━━ Excerpted data
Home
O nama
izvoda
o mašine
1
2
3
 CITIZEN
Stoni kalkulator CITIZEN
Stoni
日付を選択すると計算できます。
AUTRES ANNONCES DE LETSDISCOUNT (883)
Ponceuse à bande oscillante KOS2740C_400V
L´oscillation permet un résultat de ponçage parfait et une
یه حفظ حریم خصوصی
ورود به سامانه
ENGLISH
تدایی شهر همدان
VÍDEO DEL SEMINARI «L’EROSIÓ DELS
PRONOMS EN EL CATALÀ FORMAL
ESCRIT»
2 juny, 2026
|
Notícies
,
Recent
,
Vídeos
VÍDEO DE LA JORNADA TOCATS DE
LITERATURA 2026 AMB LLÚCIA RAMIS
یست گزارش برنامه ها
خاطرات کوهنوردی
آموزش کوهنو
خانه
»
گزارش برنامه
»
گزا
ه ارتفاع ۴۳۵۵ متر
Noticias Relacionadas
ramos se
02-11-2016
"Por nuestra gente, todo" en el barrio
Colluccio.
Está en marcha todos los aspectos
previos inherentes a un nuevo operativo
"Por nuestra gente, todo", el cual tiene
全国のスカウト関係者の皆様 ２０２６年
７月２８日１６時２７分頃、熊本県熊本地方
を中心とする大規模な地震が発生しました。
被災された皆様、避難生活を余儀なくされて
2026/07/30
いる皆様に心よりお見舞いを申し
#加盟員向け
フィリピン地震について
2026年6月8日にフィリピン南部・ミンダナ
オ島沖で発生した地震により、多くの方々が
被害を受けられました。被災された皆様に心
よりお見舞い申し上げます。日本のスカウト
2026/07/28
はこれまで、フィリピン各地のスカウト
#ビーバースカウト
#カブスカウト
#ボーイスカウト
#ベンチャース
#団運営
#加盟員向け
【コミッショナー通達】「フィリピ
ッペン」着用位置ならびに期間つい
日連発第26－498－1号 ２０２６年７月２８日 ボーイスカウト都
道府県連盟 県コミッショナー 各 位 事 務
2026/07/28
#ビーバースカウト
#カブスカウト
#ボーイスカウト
━━━━
- _Task directions_
Indicate how many lines in the records above include the word "nuestra", giving no other content.

- _Response box_
2